On the bus

We scramble onto the nearly empty bus and my daughter makes a beeline for her favorite spot, the crow’s nest of the broad back row. We’ve gotten our backpacks off and she’s tucked herself into the space beneath my arm. One of the other passengers gets up to wait by the door. She smiles amiably in our direction, and says, “Kids always want the back, don’t they. Why is that?”

“She says it’s bouncier,” I poke a thumb off to the side, in my kid’s direction.

“That must be it!” She laughs.

My daughter turns her face up to me and asks, “Do you know her?”

“No, we’re just chatting and being friendly.”

“That’s right, we are,” the woman replies to my daughter, warmly, bending a little.

I tell her, like I often do, “It’s good to be friendly. I mean, if you’re with one of your grownups.” She turns her face into my armpit. “And you never have to if you don’t want to.”

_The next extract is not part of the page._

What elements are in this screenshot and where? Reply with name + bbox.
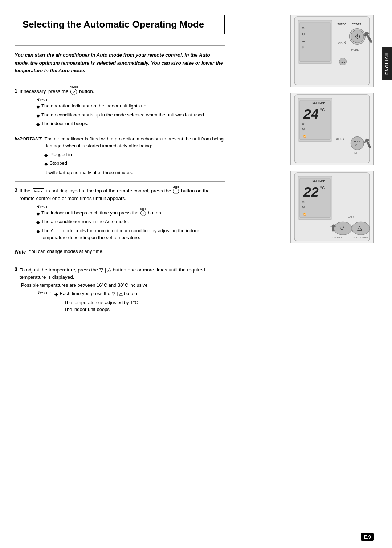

“That’s a fine way to put it,” the woman says. “My grandkids are always asking that when I say hello. ‘Do you know them, why are you talking to them?’ I tell them that too. It’s good to be friendly.”

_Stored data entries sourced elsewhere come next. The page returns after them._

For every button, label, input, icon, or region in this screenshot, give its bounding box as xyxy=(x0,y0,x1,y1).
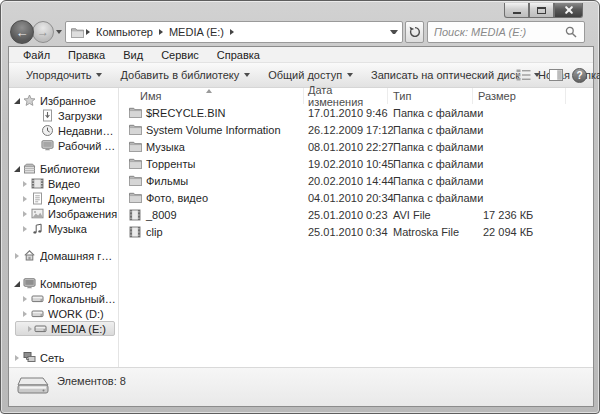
sidebar-group-computer[interactable]: Компьютер xyxy=(11,276,118,291)
command-bar: Упорядочить Добавить в библиотеку Общий … xyxy=(9,63,593,88)
search-placeholder: Поиск: MEDIA (E:) xyxy=(434,26,564,38)
recent-pages-dropdown[interactable] xyxy=(56,30,62,34)
libraries-icon xyxy=(22,162,36,176)
navigation-pane: Избранное Загрузки Недавние места Рабочи… xyxy=(9,88,119,367)
forward-arrow-icon: → xyxy=(37,25,49,39)
folder-icon xyxy=(128,123,142,137)
sidebar-item-music[interactable]: Музыка xyxy=(9,221,118,236)
video-file-icon xyxy=(128,225,142,239)
pictures-icon xyxy=(30,207,44,221)
expand-icon[interactable] xyxy=(19,296,30,302)
menu-tools[interactable]: Сервис xyxy=(152,49,208,61)
column-header-type[interactable]: Тип xyxy=(388,88,473,104)
address-bar[interactable]: Компьютер MEDIA (E:) xyxy=(65,21,403,43)
chevron-down-icon xyxy=(244,73,250,77)
folder-icon xyxy=(128,174,142,188)
drive-icon xyxy=(16,373,50,399)
expand-icon[interactable] xyxy=(19,226,30,232)
folder-icon xyxy=(128,157,142,171)
breadcrumb-computer[interactable]: Компьютер xyxy=(92,26,157,38)
menu-file[interactable]: Файл xyxy=(14,49,59,61)
collapse-icon[interactable] xyxy=(11,98,22,104)
add-to-library-button[interactable]: Добавить в библиотеку xyxy=(111,66,259,84)
minimize-icon xyxy=(513,12,521,14)
window-controls xyxy=(504,3,583,18)
burn-disc-button[interactable]: Записать на оптический диск xyxy=(362,66,529,84)
back-button[interactable]: ← xyxy=(10,20,34,44)
sidebar-group-homegroup[interactable]: Домашняя группа xyxy=(11,248,118,263)
table-row[interactable]: Торренты 19.02.2010 10:45 Папка с файлам… xyxy=(119,155,593,172)
table-row[interactable]: clip 25.01.2010 0:34 Matroska File 22 09… xyxy=(119,223,593,240)
organize-button[interactable]: Упорядочить xyxy=(17,66,111,84)
expand-icon[interactable] xyxy=(11,355,22,361)
collapse-icon[interactable] xyxy=(11,166,22,172)
expand-icon[interactable] xyxy=(19,181,30,187)
menu-help[interactable]: Справка xyxy=(208,49,269,61)
breadcrumb-separator-icon xyxy=(159,29,163,35)
views-button[interactable] xyxy=(516,69,540,81)
column-header-date[interactable]: Дата изменения xyxy=(304,88,388,104)
sidebar-group-network[interactable]: Сеть xyxy=(11,350,118,365)
table-row[interactable]: System Volume Information 26.12.2009 17:… xyxy=(119,121,593,138)
maximize-button[interactable] xyxy=(529,3,554,18)
forward-button[interactable]: → xyxy=(32,21,54,43)
expand-icon[interactable] xyxy=(26,326,33,332)
preview-pane-button[interactable] xyxy=(549,69,563,81)
share-button[interactable]: Общий доступ xyxy=(259,66,362,84)
menu-view[interactable]: Вид xyxy=(114,49,152,61)
explorer-window: ← → Компьютер MEDIA (E:) Поиск: MEDIA (E… xyxy=(0,0,600,414)
maximize-icon xyxy=(537,7,546,14)
expand-icon[interactable] xyxy=(19,196,30,202)
address-dropdown[interactable] xyxy=(390,30,398,34)
hard-drive-icon xyxy=(30,307,44,321)
search-box[interactable]: Поиск: MEDIA (E:) xyxy=(427,21,585,43)
collapse-icon[interactable] xyxy=(11,281,22,287)
chevron-down-icon xyxy=(96,73,102,77)
close-button[interactable] xyxy=(554,3,583,18)
sidebar-item-desktop[interactable]: Рабочий стол xyxy=(9,138,118,153)
refresh-button[interactable] xyxy=(405,21,424,43)
sidebar-item-work-d[interactable]: WORK (D:) xyxy=(9,306,118,321)
sidebar-group-libraries[interactable]: Библиотеки xyxy=(11,161,118,176)
refresh-icon xyxy=(409,26,421,38)
table-row[interactable]: Фильмы 20.02.2010 14:44 Папка с файлами xyxy=(119,172,593,189)
address-row: ← → Компьютер MEDIA (E:) Поиск: MEDIA (E… xyxy=(1,19,600,45)
table-row[interactable]: Музыка 08.01.2010 22:27 Папка с файлами xyxy=(119,138,593,155)
folder-icon xyxy=(128,106,142,120)
table-row[interactable]: Фото, видео 04.01.2010 20:34 Папка с фай… xyxy=(119,189,593,206)
views-icon xyxy=(516,69,531,81)
sidebar-group-favorites[interactable]: Избранное xyxy=(11,93,118,108)
column-header-name[interactable]: Имя xyxy=(119,88,304,104)
sidebar-item-local-disk-c[interactable]: Локальный диск (C xyxy=(9,291,118,306)
menu-bar: Файл Правка Вид Сервис Справка xyxy=(9,47,593,63)
column-headers: Имя Дата изменения Тип Размер xyxy=(119,88,593,104)
network-icon xyxy=(22,351,36,365)
details-pane: Элементов: 8 xyxy=(9,367,593,406)
music-icon xyxy=(30,222,44,236)
recent-places-icon xyxy=(40,124,54,138)
expand-icon[interactable] xyxy=(19,211,30,217)
chevron-down-icon xyxy=(534,73,540,77)
downloads-icon xyxy=(40,109,54,123)
folder-icon xyxy=(128,191,142,205)
table-row[interactable]: _8009 25.01.2010 0:23 AVI File 17 236 КБ xyxy=(119,206,593,223)
file-rows: $RECYCLE.BIN 17.01.2010 9:46 Папка с фай… xyxy=(119,104,593,367)
back-arrow-icon: ← xyxy=(16,25,29,40)
help-button[interactable]: ? xyxy=(572,68,587,83)
hard-drive-icon xyxy=(30,292,44,306)
sidebar-item-media-e[interactable]: MEDIA (E:) xyxy=(15,321,115,336)
expand-icon[interactable] xyxy=(11,253,22,259)
minimize-button[interactable] xyxy=(504,3,529,18)
breadcrumb-media-e[interactable]: MEDIA (E:) xyxy=(165,26,228,38)
items-count: Элементов: 8 xyxy=(57,375,126,387)
sidebar-item-recent-places[interactable]: Недавние места xyxy=(9,123,118,138)
favorites-star-icon xyxy=(22,94,36,108)
expand-icon[interactable] xyxy=(19,311,30,317)
column-header-size[interactable]: Размер xyxy=(473,88,566,104)
menu-edit[interactable]: Правка xyxy=(59,49,114,61)
sidebar-item-downloads[interactable]: Загрузки xyxy=(9,108,118,123)
sidebar-item-documents[interactable]: Документы xyxy=(9,191,118,206)
sidebar-item-videos[interactable]: Видео xyxy=(9,176,118,191)
sidebar-item-pictures[interactable]: Изображения xyxy=(9,206,118,221)
main-area: Избранное Загрузки Недавние места Рабочи… xyxy=(9,88,593,367)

I nod, my daughter furls tighter under my arm, and then peeks out and smiles at the woman.

She catches the flirt and grins into it. Then she looks back at me. “Especially right now, the way things are,” she says, “it’s important. Being friendly.”

She touches a long finger to her forehead, then at me, back and forth, once, twice, describing an arc between our faces. It takes me a beat to see what she’s pointing at. Her dark skin, my light skin, the space between us. Especially now when there is so much hate, is what she means.

Amen to that is what I want to say, but those are words I have no claim to. “That’s right,” is what I manage, here on this bus, which for one long minute is the great grand church of tolerance. My daughter flashes her shining grin.

“You have a beautiful day you beautiful ladies.”

I whisper in my daughter’s ear. “Say ‘you too’ and tell her thank you.”

“I already did, Mom,” she says, a little petulant about my instructions. “I told her with my face.”